Again, I am the only economist in the world that sees the Federal Reserve policy as totally political. The members are not stellar citizens doing their best to right the economy. Any sane person knows that central economic planning transfers wealth and income only, and guarantees a disastrous outcome. Janet Yellen and her crew have no honest bones in their collective bodies.

The corporate buybacks that supplied orchestrated stock market gains are litterally going to kill the corporations that participated.

When the current round of manipulation began in 2008 and then in 2011, those bear markets were not complete. One of the values of a complete bear market is that a countries assets are very efficiently allocated when it is over. This bear market will probably end at a level lower than was seen in 2009 and certainly lower than what occurred in 2011.  Why? Those bear markets were not complete. Instead, they ended when government started supporting stocks. Reallocate resources is a natural function of falling stock prices. Currently assets are at least as miscalculated as at the top in 2007. This is going to get very bad. It will probably be a mistake to flip long before a considerable amount of time passes.

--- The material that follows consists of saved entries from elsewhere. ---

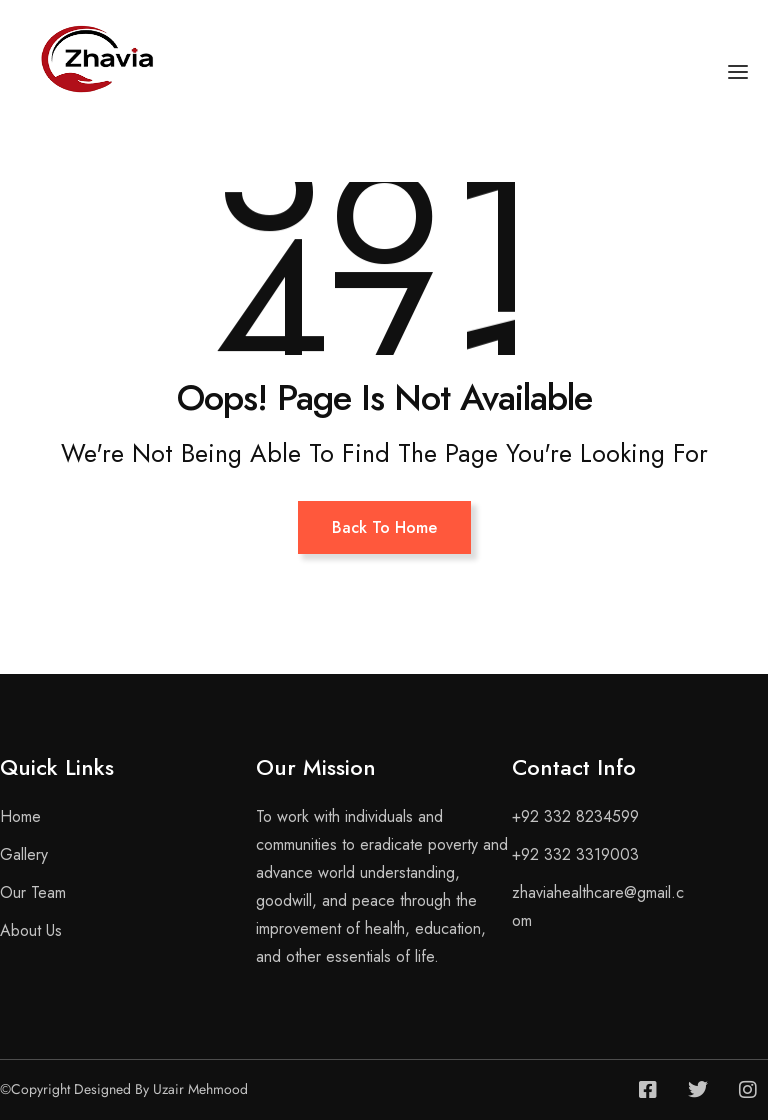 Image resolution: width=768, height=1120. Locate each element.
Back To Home (384, 527) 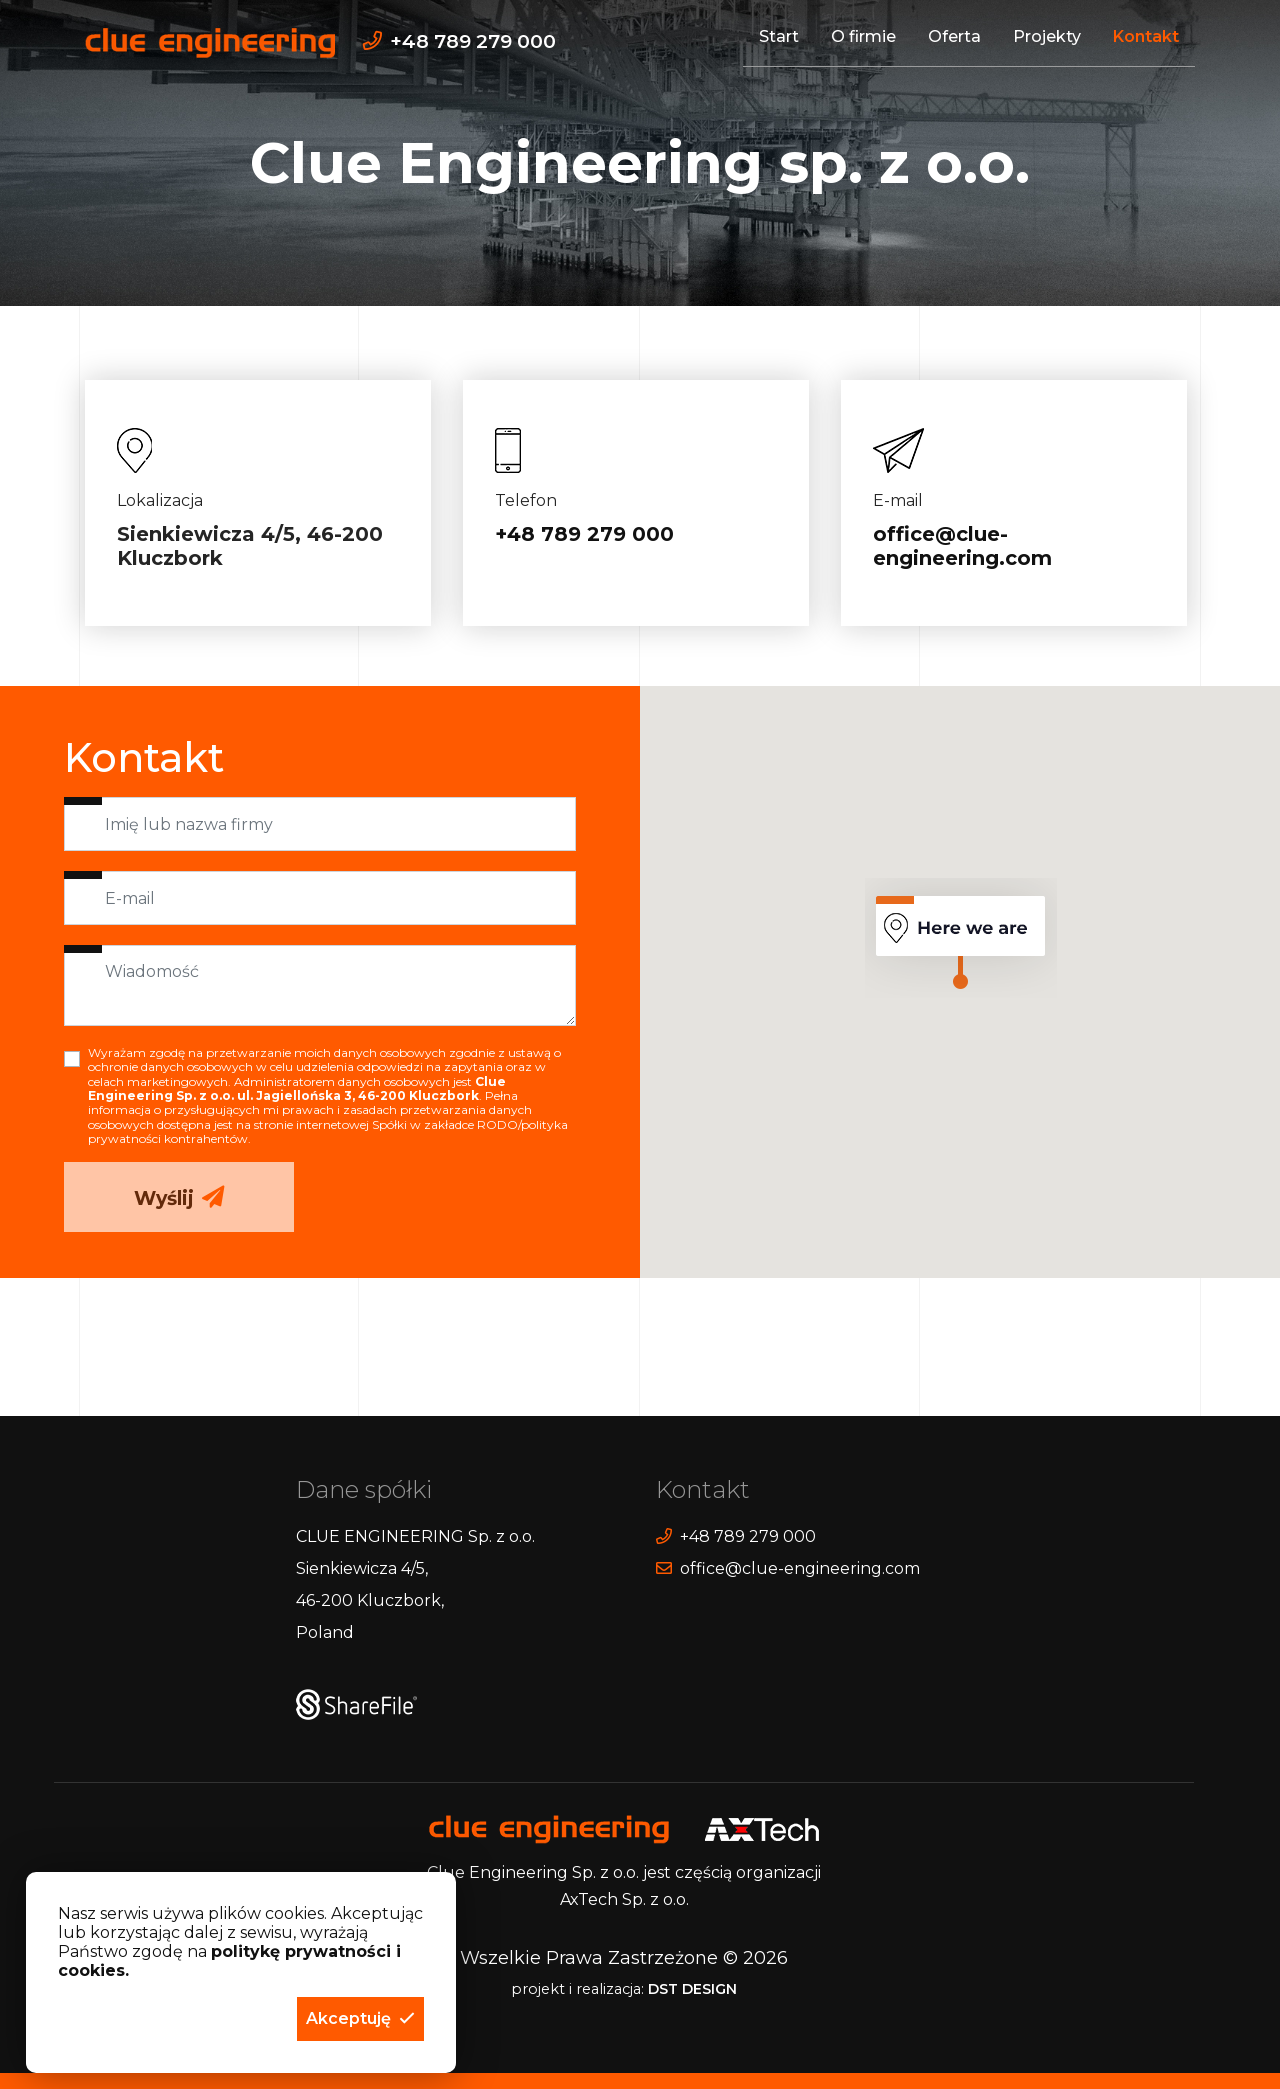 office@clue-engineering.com (962, 547)
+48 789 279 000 (584, 535)
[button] (360, 2019)
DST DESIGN (692, 1989) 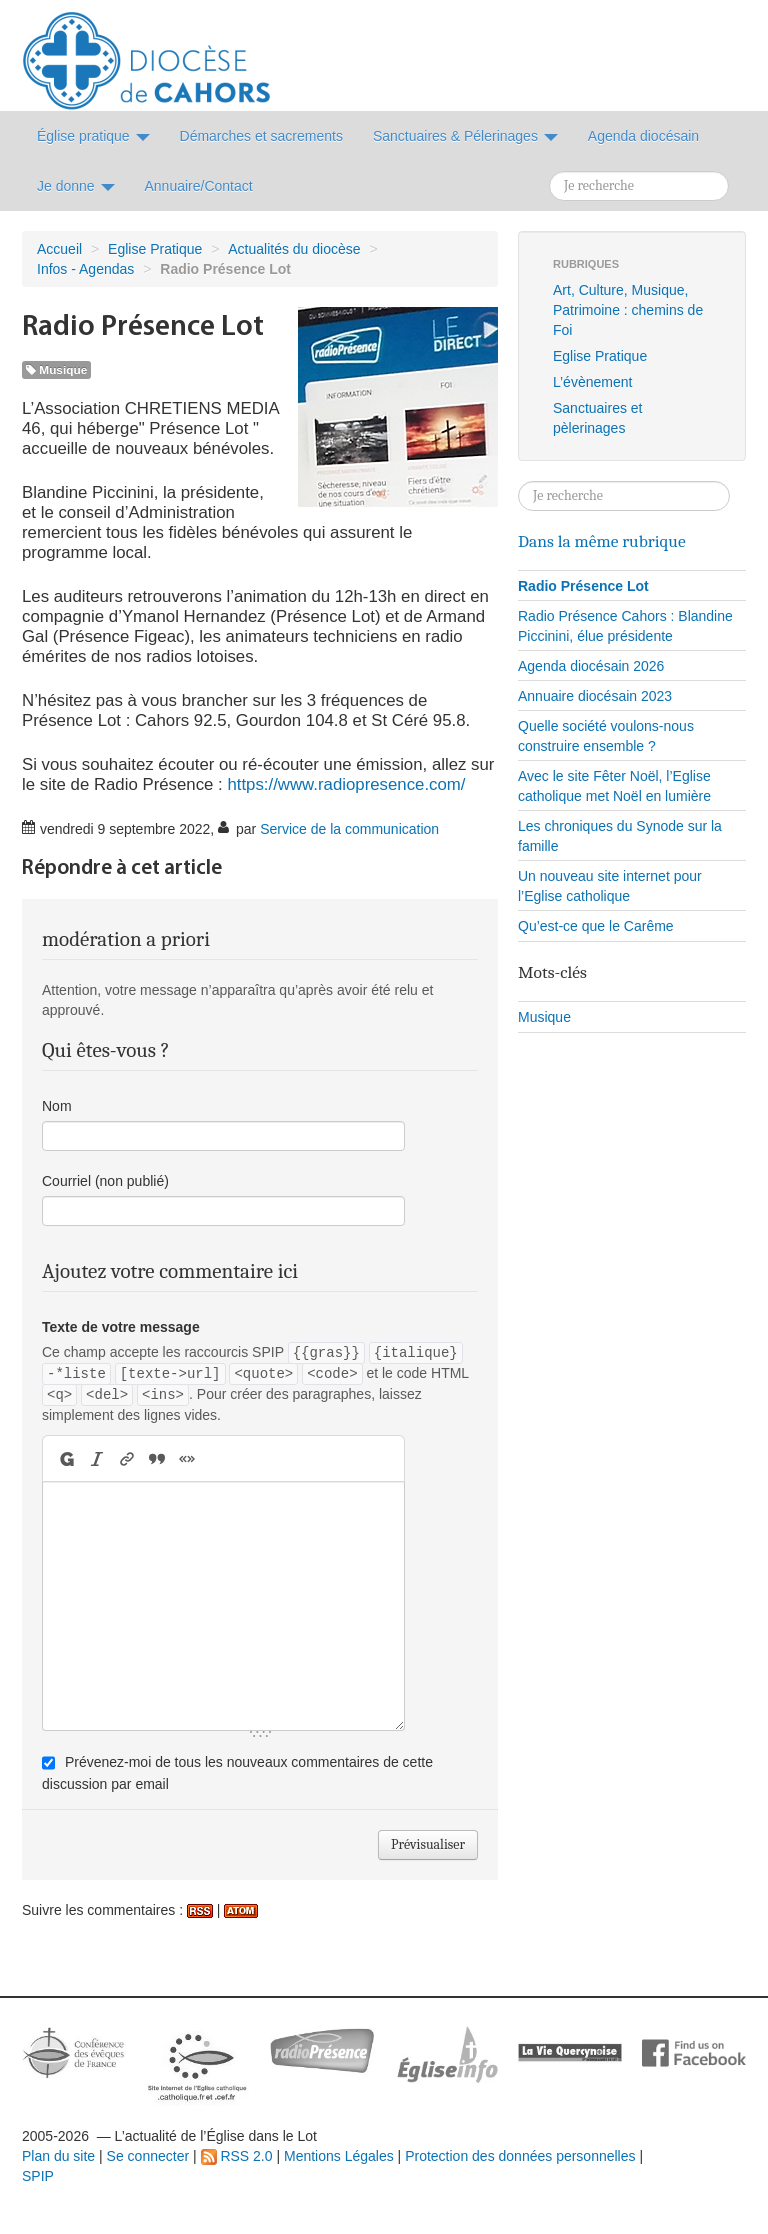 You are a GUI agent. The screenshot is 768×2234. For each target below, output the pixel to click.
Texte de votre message (121, 1327)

Folks with stocks in their IRAs will get cleaned out. Most will be unwilling to take penalties and will take bigger losses than they would by paying the penalties and closing the accounts.

These thoughts and opinions are based on sound economic principles on which numbers cannot be attached in the present. That is the nature of free market economics. People cannot be observed behaving in the present in ways that economic principles guarantee that they will. So, most economists ignore these things and look for numbers instead. That is to their disadvantage since the present is where the action is and where the principles apply.